▶ Source data
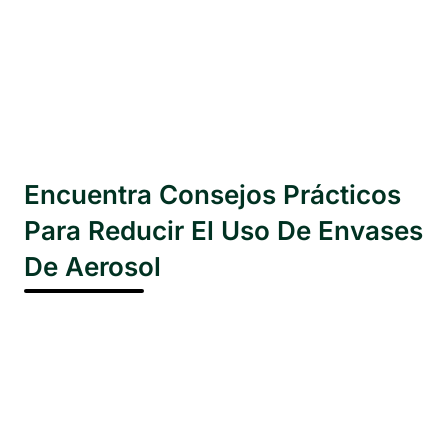
Encuentra Consejos Prácticos
Para Reducir El Uso De Envases
De Aerosol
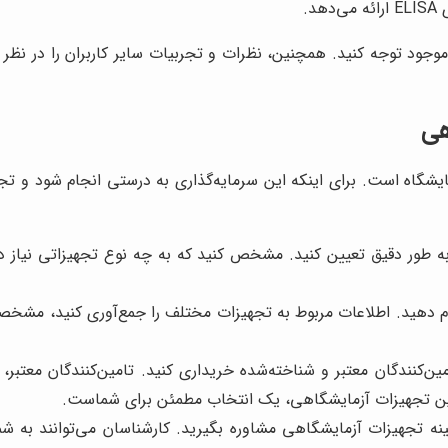
وجود توجه کنید. همچنین، نظرات و تجربیات سایر کاربران را در نظر 
هی
شگاه است. برای اینکه این سرمایه‌گذاری به درستی انجام شود و تجهی
 به طور دقیق تعیین کنید. مشخص کنید که به چه نوع تجهیزاتی نیاز د
 دهید. اطلاعات مربوط به تجهیزات مختلف را جمع‌آوری کنید، مشخصات 
ین‌کنندگان معتبر و شناخته‌شده خریداری کنید. تامین‌کنندگان معتبر،
امین تجهیزات آزمایشگاهی، یک انتخاب مطمئن برای شماست.
 تجهیزات آزمایشگاهی مشاوره بگیرید. کارشناسان می‌توانند به شما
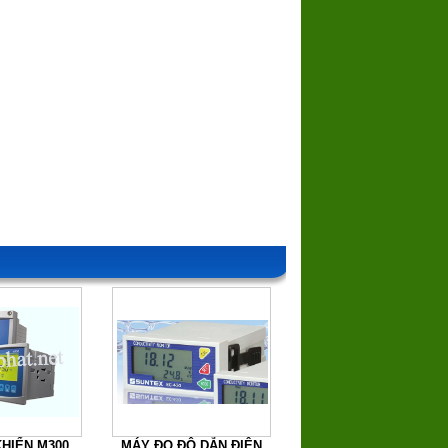
KHIỂN M300
MÁY ĐO ĐỘ DẪN ĐIỆN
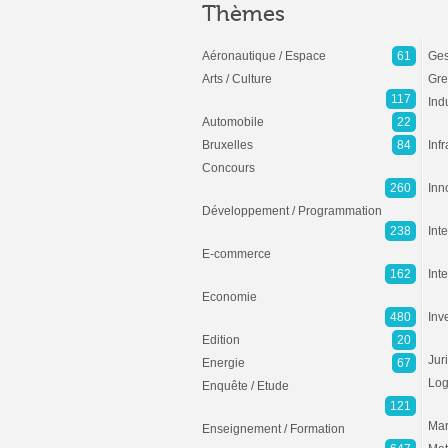
Thèmes
Aéronautique / Espace
61
Ges
Arts / Culture
Gre
117
Ind
Automobile
22
Bruxelles
84
Inf
Concours
260
Inn
Développement / Programmation
238
Inte
E-commerce
162
Int
Economie
480
Inv
Edition
20
Jur
Energie
67
Log
Enquête / Etude
121
Mar
Enseignement / Formation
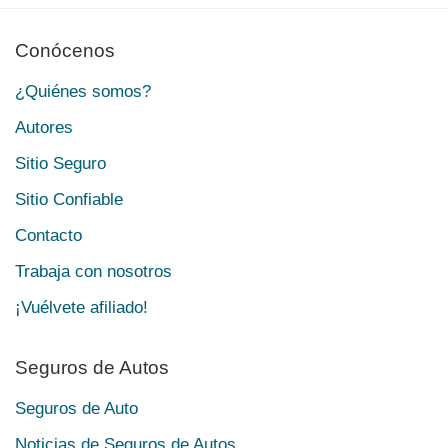
Conócenos
¿Quiénes somos?
Autores
Sitio Seguro
Sitio Confiable
Contacto
Trabaja con nosotros
¡Vuélvete afiliado!
Seguros de Autos
Seguros de Auto
Noticias de Seguros de Autos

▶ What is expected
Leaving out the pictures, repeat all of the entries exactly.

▶ Answer space
Encuentra Consejos Prácticos
Para Reducir El Uso De Envases
De Aerosol
وجود توجه کنید. همچنین، نظرات و تجربیات سایر کاربران را در نظر 
هی
شگاه است. برای اینکه این سرمایه‌گذاری به درستی انجام شود و تجهی
 به طور دقیق تعیین کنید. مشخص کنید که به چه نوع تجهیزاتی نیاز د
 دهید. اطلاعات مربوط به تجهیزات مختلف را جمع‌آوری کنید، مشخصات 
ین‌کنندگان معتبر و شناخته‌شده خریداری کنید. تامین‌کنندگان معتبر،
امین تجهیزات آزمایشگاهی، یک انتخاب مطمئن برای شماست.
 تجهیزات آزمایشگاهی مشاوره بگیرید. کارشناسان می‌توانند به شما
KHIỂN M300
MÁY ĐO ĐỘ DẪN ĐIỆN
Thèmes
Aéronautique / Espace
61
Ges
Arts / Culture
Gre
117
Ind
Automobile
22
Bruxelles
84
Inf
Concours
260
Inn
Développement / Programmation
238
Inte
E-commerce
162
Int
Economie
480
Inv
Edition
20
Jur
Energie
67
Log
Enquête / Etude
121
Mar
Enseignement / Formation
Conócenos
¿Quiénes somos?
Autores
Sitio Seguro
Sitio Confiable
Contacto
Trabaja con nosotros
¡Vuélvete afiliado!
Seguros de Autos
Seguros de Auto
Noticias de Seguros de Autos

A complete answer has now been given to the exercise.